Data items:

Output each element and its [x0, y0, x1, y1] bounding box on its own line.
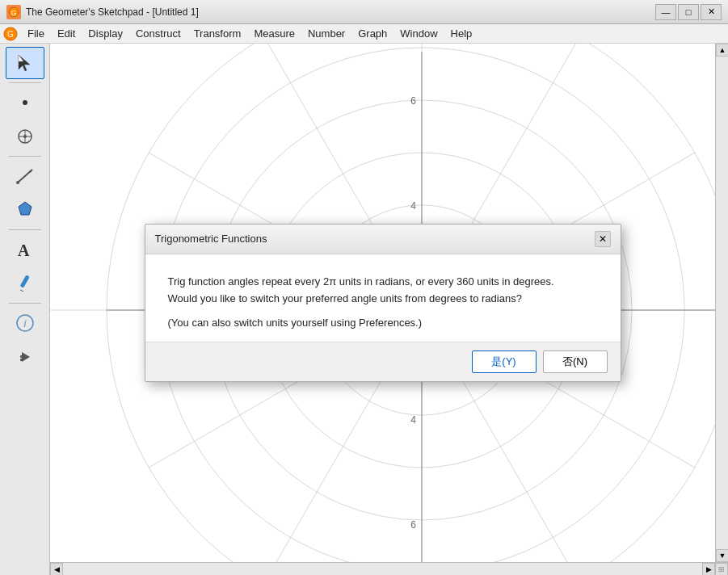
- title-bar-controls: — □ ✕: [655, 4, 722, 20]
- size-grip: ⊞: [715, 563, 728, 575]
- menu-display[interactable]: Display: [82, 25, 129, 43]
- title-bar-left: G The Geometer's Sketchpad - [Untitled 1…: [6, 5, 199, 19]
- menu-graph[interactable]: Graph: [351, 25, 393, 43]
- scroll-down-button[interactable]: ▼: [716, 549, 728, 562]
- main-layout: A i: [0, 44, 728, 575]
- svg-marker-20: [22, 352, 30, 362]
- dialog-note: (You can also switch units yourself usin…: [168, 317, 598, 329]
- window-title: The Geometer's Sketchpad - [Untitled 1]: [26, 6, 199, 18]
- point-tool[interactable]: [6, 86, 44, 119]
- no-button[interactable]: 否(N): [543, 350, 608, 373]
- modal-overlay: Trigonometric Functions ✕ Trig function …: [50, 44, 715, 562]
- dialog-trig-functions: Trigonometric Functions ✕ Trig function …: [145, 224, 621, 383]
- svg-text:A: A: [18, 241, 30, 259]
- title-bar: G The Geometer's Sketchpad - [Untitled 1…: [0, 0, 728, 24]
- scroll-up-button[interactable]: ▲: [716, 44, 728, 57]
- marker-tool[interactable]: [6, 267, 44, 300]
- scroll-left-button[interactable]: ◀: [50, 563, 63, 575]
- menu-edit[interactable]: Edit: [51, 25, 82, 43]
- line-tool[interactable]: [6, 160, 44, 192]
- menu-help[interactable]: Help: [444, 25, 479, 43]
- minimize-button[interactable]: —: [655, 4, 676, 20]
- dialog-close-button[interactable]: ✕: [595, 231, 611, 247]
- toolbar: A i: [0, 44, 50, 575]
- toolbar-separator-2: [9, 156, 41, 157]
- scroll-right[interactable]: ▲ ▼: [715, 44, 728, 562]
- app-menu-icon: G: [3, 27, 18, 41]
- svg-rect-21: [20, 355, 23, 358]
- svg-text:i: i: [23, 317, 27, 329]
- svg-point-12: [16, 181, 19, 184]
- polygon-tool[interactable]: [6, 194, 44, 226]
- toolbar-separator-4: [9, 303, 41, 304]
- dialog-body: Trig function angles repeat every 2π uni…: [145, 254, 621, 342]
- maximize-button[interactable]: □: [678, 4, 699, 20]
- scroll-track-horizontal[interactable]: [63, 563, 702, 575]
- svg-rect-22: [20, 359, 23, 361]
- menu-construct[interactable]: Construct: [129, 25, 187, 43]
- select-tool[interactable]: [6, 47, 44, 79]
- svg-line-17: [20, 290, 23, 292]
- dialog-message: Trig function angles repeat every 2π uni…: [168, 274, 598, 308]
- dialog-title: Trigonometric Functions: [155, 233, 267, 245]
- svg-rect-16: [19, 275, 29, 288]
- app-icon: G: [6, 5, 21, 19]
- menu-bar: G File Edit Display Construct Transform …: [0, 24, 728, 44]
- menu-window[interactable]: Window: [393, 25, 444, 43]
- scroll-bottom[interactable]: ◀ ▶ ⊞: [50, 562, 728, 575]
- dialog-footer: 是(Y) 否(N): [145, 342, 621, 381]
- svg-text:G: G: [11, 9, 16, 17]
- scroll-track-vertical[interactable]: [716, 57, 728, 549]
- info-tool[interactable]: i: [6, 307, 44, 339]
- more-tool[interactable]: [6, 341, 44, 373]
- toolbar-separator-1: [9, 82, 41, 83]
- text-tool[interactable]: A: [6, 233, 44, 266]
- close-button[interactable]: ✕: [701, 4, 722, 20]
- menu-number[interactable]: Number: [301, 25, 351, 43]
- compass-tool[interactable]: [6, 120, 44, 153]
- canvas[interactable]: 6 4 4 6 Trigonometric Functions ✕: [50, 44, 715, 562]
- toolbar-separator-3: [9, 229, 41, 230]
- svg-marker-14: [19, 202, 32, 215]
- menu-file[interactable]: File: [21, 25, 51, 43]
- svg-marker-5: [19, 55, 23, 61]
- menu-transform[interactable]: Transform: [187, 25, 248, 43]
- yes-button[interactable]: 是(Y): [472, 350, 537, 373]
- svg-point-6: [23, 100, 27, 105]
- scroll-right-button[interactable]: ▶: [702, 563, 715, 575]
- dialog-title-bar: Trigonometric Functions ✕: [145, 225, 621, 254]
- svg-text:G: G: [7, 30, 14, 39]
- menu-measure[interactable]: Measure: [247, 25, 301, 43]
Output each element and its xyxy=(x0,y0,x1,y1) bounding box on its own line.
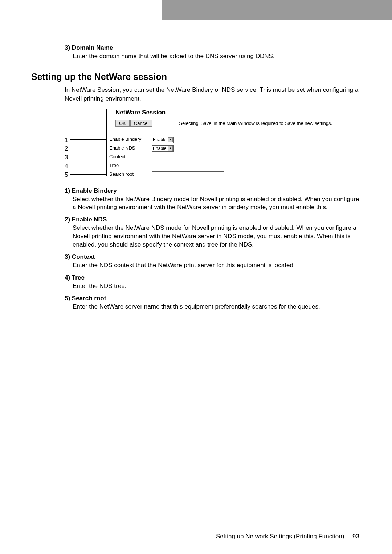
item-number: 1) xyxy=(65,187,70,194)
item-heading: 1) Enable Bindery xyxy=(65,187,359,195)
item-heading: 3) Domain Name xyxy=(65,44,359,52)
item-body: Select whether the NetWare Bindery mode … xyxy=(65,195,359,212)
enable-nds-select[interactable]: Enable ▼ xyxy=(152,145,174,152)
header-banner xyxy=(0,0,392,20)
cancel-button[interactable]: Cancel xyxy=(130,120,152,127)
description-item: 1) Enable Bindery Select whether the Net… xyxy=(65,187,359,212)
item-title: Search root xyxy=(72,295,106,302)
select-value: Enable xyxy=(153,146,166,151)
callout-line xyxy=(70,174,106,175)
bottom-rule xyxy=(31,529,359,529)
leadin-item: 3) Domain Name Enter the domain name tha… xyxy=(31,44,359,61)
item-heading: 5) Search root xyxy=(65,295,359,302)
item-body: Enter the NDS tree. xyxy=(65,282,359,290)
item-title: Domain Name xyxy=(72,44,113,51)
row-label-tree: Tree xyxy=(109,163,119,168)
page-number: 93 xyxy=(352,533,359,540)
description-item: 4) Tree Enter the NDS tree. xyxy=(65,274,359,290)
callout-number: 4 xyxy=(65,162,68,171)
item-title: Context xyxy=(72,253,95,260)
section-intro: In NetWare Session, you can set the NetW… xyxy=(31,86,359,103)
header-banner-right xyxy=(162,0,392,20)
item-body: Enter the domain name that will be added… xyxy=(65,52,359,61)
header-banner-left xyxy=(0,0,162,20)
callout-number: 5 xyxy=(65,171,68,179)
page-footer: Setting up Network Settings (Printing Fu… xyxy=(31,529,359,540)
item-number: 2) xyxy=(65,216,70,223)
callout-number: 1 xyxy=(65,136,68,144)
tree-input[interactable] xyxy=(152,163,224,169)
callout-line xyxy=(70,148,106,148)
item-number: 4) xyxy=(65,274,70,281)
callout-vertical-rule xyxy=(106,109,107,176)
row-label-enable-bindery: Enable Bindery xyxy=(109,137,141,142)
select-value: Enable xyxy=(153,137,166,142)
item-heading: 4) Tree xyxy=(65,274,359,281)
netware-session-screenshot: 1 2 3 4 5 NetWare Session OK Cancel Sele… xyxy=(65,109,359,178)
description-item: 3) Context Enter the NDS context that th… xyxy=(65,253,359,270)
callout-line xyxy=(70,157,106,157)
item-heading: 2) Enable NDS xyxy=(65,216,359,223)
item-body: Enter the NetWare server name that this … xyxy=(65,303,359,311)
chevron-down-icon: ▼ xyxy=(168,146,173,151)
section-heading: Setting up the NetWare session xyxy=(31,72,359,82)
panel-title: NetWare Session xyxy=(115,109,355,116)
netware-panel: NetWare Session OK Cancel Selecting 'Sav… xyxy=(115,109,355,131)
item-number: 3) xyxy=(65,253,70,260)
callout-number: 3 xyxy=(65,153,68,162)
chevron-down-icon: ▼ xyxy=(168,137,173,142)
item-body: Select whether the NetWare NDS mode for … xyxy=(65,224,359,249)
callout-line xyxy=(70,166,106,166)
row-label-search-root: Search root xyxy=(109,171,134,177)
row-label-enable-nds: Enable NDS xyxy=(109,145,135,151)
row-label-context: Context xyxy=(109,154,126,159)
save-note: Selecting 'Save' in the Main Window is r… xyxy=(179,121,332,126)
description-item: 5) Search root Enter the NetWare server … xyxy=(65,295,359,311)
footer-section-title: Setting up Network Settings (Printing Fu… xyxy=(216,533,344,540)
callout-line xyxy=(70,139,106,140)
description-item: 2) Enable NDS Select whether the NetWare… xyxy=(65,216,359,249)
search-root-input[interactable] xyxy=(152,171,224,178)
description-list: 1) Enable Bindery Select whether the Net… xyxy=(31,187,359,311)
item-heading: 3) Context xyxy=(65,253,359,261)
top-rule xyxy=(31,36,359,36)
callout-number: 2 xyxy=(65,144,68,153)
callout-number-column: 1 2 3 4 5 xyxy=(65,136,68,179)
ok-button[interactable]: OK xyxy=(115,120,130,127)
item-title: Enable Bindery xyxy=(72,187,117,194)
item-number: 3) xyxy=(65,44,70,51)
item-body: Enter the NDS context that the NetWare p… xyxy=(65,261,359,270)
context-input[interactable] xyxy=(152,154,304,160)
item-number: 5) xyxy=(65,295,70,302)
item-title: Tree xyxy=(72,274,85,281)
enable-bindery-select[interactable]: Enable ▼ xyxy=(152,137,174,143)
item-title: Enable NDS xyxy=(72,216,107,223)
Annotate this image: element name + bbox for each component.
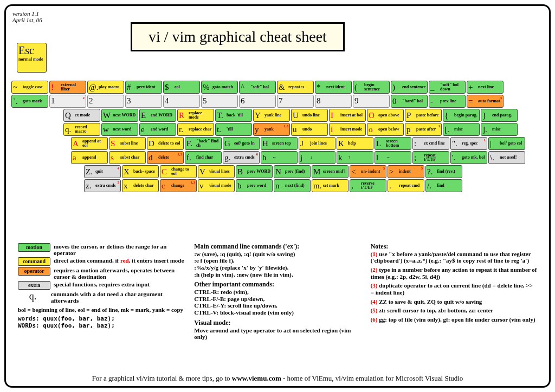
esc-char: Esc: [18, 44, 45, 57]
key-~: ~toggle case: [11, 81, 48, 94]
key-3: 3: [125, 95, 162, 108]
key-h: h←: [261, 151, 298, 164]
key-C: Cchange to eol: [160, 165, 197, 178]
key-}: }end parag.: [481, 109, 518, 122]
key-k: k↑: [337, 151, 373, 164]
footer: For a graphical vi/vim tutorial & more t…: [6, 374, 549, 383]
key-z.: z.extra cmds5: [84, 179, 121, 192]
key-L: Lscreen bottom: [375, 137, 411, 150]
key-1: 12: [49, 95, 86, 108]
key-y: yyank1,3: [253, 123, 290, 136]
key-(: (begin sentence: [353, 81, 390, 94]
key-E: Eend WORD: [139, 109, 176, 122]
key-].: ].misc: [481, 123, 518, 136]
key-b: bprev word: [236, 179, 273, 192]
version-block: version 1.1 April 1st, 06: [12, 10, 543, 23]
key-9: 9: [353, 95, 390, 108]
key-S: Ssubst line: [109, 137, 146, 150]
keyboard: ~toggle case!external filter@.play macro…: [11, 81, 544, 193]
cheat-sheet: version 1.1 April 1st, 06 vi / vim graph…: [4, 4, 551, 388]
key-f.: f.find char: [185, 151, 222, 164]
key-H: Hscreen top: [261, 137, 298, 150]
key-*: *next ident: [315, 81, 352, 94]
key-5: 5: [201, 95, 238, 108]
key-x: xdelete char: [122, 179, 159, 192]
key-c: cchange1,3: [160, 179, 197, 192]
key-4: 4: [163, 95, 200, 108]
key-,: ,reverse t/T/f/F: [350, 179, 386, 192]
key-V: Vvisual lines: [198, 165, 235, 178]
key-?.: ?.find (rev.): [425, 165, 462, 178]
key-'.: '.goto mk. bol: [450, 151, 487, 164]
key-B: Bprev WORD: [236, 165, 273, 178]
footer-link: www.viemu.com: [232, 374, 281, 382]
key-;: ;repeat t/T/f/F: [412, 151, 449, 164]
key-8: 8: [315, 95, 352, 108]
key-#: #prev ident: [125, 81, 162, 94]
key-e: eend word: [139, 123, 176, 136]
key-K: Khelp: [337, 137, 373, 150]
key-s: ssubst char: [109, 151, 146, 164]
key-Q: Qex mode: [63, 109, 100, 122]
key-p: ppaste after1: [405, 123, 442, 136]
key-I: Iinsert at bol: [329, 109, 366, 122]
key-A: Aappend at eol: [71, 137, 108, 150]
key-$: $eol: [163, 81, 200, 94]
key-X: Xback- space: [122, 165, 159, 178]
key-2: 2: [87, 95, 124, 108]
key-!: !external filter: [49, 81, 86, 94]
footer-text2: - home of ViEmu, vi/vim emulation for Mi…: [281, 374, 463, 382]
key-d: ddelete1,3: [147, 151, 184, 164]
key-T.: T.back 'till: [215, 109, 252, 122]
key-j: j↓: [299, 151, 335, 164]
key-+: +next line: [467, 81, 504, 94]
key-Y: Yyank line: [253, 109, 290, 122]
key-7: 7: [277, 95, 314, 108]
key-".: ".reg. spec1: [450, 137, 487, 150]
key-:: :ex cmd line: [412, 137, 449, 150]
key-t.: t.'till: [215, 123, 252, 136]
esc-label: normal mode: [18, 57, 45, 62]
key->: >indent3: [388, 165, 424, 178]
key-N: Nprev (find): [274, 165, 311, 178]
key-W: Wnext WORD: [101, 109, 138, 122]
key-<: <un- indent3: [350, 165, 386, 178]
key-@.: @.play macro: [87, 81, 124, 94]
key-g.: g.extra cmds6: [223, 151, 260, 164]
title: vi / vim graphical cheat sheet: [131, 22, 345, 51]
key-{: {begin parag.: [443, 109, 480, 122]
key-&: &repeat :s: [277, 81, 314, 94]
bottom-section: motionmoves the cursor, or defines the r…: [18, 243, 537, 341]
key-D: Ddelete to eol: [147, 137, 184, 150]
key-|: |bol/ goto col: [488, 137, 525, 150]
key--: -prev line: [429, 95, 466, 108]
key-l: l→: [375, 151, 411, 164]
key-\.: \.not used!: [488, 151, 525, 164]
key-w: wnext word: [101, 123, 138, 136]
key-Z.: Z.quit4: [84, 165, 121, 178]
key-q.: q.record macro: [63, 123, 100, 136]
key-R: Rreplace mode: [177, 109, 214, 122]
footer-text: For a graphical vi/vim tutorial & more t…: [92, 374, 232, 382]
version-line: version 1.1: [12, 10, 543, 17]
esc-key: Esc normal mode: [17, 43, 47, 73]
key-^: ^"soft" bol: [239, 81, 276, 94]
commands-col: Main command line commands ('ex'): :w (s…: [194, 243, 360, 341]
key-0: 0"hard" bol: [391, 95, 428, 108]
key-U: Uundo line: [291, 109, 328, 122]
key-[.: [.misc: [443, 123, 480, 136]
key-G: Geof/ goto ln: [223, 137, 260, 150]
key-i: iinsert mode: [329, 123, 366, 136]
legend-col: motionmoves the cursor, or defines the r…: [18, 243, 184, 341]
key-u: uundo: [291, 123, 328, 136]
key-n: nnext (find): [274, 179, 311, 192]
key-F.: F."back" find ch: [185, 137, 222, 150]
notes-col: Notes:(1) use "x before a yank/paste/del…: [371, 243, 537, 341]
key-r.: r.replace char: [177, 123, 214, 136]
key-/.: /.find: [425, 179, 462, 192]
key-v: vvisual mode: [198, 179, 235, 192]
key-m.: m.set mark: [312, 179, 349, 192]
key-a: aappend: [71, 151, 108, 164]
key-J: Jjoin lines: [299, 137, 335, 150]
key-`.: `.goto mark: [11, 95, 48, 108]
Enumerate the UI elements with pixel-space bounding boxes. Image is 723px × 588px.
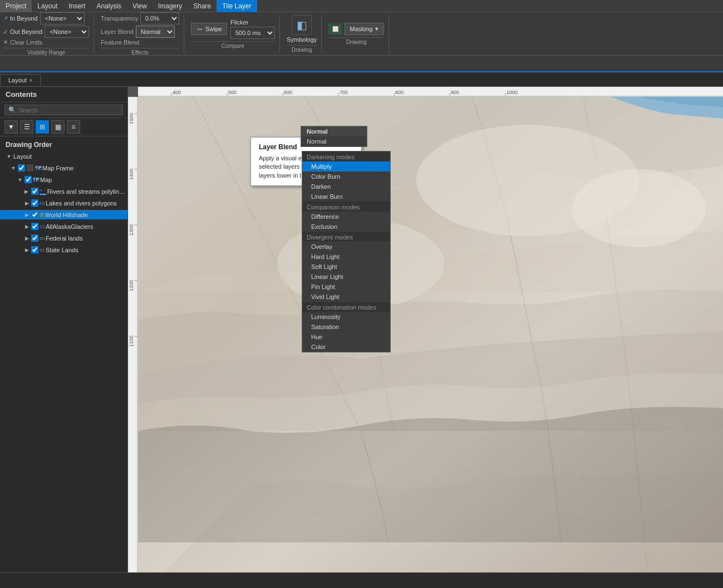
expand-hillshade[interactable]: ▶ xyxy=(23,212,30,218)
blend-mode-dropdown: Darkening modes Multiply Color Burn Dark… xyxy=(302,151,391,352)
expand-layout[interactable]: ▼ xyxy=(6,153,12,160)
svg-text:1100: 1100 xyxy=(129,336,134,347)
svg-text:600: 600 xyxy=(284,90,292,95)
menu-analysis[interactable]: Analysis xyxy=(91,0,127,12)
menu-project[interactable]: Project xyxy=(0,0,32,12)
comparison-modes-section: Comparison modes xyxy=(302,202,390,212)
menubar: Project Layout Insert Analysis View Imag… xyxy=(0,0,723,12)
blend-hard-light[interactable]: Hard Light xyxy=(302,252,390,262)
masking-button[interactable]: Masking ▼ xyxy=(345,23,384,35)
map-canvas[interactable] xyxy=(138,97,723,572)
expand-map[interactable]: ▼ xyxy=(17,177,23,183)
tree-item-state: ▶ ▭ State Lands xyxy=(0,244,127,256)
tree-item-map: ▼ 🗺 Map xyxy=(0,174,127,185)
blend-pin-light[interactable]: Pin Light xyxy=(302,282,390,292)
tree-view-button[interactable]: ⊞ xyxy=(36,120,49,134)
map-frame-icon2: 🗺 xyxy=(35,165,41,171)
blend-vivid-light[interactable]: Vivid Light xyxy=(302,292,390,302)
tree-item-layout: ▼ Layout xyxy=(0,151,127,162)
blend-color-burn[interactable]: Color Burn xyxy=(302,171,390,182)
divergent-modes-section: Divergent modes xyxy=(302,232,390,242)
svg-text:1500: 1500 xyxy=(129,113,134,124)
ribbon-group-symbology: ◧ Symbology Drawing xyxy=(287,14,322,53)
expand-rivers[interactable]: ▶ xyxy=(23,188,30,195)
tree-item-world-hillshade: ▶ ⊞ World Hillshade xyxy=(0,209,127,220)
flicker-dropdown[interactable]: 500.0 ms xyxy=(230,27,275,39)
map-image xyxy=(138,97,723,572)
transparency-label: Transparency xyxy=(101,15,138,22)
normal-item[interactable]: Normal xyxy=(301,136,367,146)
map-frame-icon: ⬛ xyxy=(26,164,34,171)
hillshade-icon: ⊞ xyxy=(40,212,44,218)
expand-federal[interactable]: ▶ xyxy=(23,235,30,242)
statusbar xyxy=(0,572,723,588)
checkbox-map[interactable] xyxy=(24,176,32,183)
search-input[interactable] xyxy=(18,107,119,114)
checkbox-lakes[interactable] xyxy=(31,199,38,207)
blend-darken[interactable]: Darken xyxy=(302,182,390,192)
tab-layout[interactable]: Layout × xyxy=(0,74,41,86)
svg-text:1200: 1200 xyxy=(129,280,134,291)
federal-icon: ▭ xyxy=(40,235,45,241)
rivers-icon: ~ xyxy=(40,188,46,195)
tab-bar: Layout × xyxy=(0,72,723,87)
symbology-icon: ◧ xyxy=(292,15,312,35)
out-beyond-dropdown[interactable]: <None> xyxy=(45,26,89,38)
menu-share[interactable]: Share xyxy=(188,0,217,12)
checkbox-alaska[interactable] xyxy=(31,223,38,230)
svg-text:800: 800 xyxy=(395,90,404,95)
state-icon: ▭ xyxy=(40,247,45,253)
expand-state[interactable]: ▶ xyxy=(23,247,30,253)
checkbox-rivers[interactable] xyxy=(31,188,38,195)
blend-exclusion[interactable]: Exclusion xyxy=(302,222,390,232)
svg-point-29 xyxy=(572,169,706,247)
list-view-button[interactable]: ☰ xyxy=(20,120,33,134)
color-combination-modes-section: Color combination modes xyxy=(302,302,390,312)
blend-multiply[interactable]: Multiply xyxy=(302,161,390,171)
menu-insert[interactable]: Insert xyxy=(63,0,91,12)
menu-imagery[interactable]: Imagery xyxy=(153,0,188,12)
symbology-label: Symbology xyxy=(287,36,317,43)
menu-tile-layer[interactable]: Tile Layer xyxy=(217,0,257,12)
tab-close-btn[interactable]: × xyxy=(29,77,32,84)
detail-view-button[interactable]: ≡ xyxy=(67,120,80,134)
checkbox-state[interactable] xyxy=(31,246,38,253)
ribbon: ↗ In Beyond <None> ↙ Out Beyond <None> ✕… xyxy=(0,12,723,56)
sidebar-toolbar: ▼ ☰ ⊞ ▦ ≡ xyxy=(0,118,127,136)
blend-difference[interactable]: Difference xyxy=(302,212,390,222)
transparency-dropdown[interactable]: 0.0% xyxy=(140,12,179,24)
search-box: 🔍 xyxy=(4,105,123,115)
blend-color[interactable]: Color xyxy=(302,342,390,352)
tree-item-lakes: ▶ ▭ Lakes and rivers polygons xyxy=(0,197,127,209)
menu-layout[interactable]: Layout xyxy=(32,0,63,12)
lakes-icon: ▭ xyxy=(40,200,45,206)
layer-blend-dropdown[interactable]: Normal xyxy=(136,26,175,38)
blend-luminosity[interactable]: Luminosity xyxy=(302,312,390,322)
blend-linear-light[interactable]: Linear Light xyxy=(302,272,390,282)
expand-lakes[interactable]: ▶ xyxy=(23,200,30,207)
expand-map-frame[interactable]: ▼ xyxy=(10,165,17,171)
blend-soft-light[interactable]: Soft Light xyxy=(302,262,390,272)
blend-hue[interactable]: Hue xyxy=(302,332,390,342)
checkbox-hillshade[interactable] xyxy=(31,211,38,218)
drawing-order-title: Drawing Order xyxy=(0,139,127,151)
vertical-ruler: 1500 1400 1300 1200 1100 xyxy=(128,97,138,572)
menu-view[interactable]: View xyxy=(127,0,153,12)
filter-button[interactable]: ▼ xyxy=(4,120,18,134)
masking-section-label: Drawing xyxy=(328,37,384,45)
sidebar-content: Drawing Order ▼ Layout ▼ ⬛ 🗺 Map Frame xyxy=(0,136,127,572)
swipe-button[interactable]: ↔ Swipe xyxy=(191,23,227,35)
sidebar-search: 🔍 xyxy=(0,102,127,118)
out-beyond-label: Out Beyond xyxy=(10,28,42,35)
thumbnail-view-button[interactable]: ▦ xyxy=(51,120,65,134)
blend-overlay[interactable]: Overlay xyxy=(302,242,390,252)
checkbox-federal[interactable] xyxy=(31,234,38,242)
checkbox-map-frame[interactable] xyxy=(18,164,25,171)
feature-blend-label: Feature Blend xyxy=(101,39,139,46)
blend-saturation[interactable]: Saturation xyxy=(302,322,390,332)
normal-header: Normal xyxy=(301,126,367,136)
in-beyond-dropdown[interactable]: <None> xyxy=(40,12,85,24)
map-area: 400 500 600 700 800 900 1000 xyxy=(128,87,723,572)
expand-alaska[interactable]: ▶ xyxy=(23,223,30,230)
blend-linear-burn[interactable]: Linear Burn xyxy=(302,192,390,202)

§ **EXERCISE DESCRIPTION**
Where a line of the data above includes the string "Output", pull it out.

§ **WRITTEN SOLUTION**
Output each element and its [x0, y0, x1, y1] bounding box on its own line.
Output each element and its xyxy=(x0,y0,x1,y1) bounding box on its own line.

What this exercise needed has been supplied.